*** RECORDS Section Begins ***

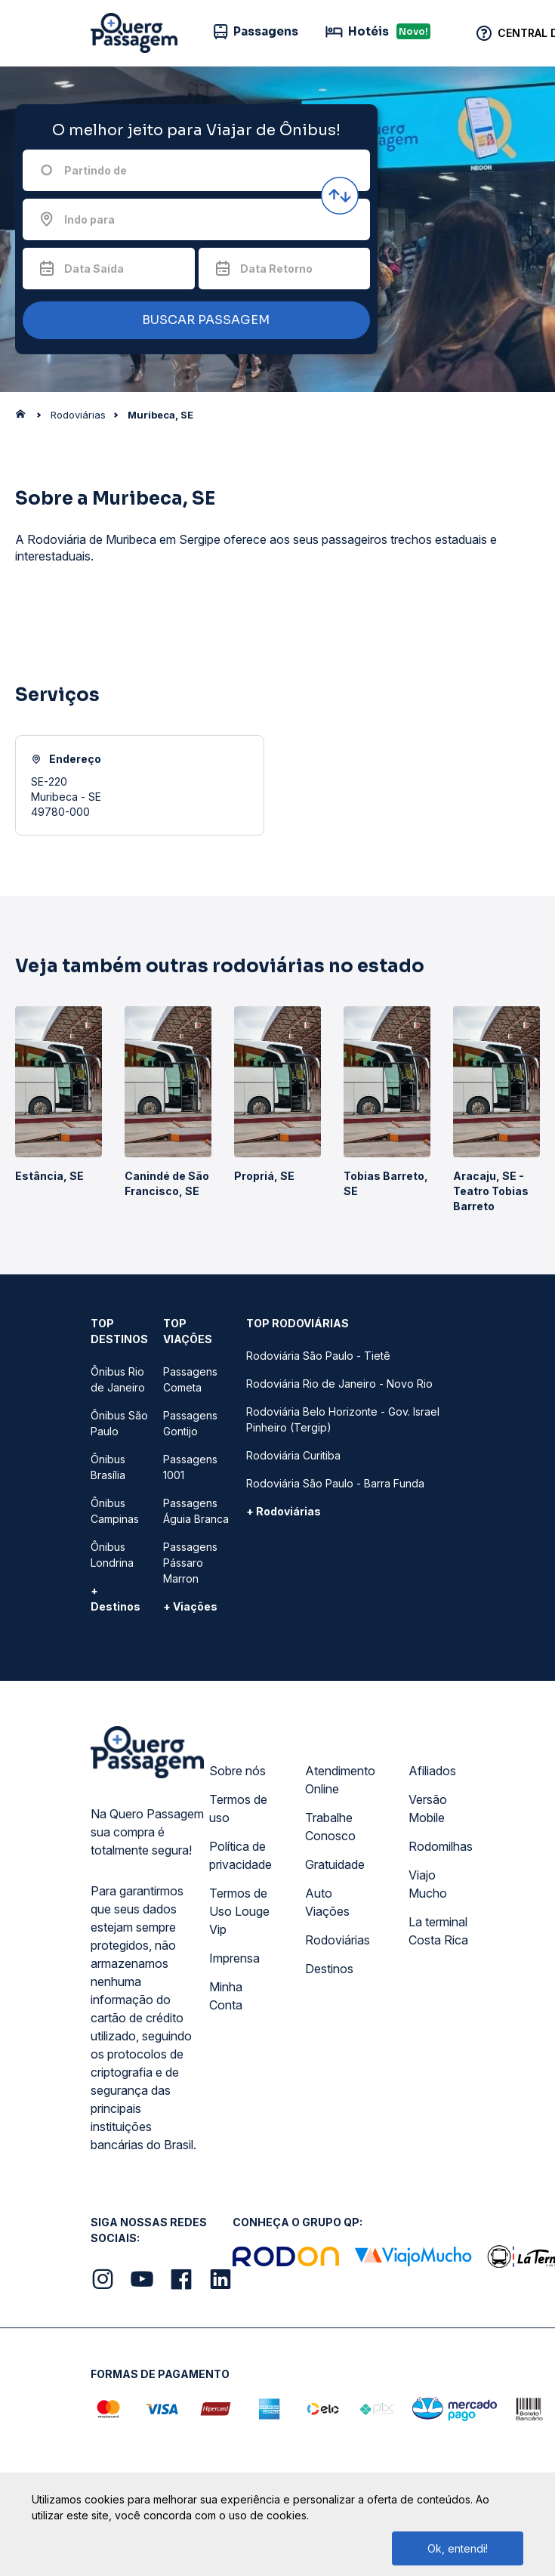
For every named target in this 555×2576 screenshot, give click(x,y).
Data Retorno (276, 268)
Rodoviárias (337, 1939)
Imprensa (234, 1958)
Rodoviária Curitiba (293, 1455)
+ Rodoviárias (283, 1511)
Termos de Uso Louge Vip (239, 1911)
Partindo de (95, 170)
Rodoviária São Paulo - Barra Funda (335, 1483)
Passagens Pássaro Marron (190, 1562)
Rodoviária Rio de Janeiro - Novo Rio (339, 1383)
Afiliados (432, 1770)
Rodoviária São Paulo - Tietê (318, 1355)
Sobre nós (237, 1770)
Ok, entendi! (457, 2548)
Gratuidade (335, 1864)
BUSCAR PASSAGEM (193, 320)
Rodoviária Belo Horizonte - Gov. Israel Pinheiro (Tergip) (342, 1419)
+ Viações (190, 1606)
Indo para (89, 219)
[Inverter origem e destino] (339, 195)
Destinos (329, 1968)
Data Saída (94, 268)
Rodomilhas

*** RECORDS Section Ends ***

● **TO DO**:
Beginning with the line that contains "Rodoviária Rio de", output each line of the listing above through the last one, exactly and with nothing added.

● **SOLUTION BELOW**:
Rodoviária Rio de Janeiro - Novo Rio (339, 1383)
Afiliados (432, 1770)
Rodoviária São Paulo - Tietê (318, 1355)
Sobre nós (237, 1770)
Ok, entendi! (457, 2548)
Gratuidade (335, 1864)
BUSCAR PASSAGEM (193, 320)
Rodoviária Belo Horizonte - Gov. Israel Pinheiro (Tergip) (342, 1419)
+ Viações (190, 1606)
Indo para (89, 219)
[Inverter origem e destino] (339, 195)
Destinos (329, 1968)
Data Saída (94, 268)
Rodomilhas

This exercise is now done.